Required action: The copy should hold exactly the lines below from the one that contains "The outpouring of" through the one that contains "Application Guide for" and nothing else, so no pictures.
+++
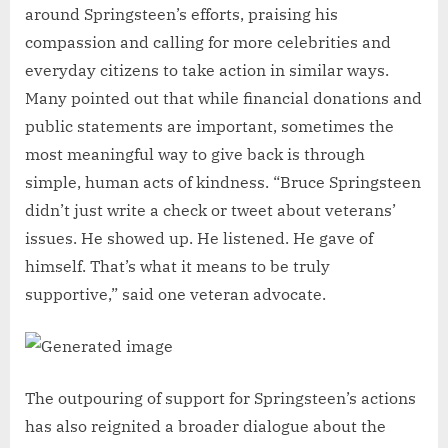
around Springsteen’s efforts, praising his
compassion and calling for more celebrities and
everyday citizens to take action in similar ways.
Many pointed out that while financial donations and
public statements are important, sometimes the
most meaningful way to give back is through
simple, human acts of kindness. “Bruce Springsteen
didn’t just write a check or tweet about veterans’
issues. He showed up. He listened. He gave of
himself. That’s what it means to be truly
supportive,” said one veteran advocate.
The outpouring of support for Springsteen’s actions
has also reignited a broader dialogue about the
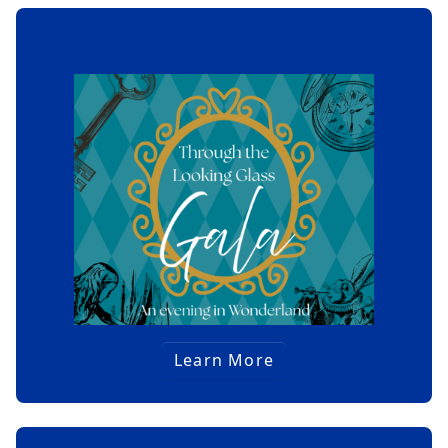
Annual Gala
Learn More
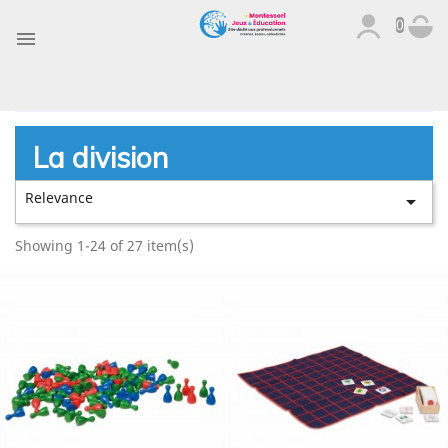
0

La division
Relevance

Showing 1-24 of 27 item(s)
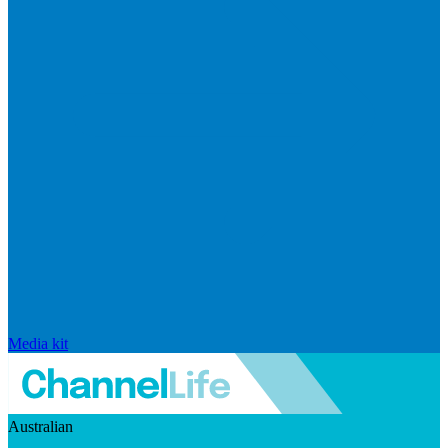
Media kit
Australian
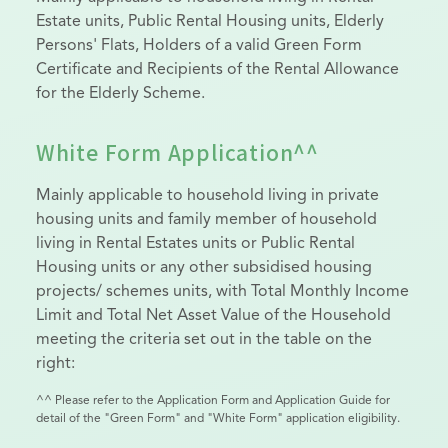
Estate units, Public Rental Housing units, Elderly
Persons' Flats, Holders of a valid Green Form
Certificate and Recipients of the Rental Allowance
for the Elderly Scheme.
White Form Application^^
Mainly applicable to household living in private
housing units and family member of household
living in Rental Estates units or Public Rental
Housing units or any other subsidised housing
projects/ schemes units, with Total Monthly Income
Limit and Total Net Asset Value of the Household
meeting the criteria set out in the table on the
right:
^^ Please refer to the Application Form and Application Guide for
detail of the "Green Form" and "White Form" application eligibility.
+++
Task result:
The outpouring of support for Springsteen’s actions
has also reignited a broader dialogue about the
Annual Gala
Learn More
0

La division
Relevance

Showing 1-24 of 27 item(s)
Media kit
Australian
Estate units, Public Rental Housing units, Elderly
Persons' Flats, Holders of a valid Green Form
Certificate and Recipients of the Rental Allowance
for the Elderly Scheme.
White Form Application^^
Mainly applicable to household living in private
housing units and family member of household
living in Rental Estates units or Public Rental
Housing units or any other subsidised housing
projects/ schemes units, with Total Monthly Income
Limit and Total Net Asset Value of the Household
meeting the criteria set out in the table on the
right:
^^ Please refer to the Application Form and Application Guide for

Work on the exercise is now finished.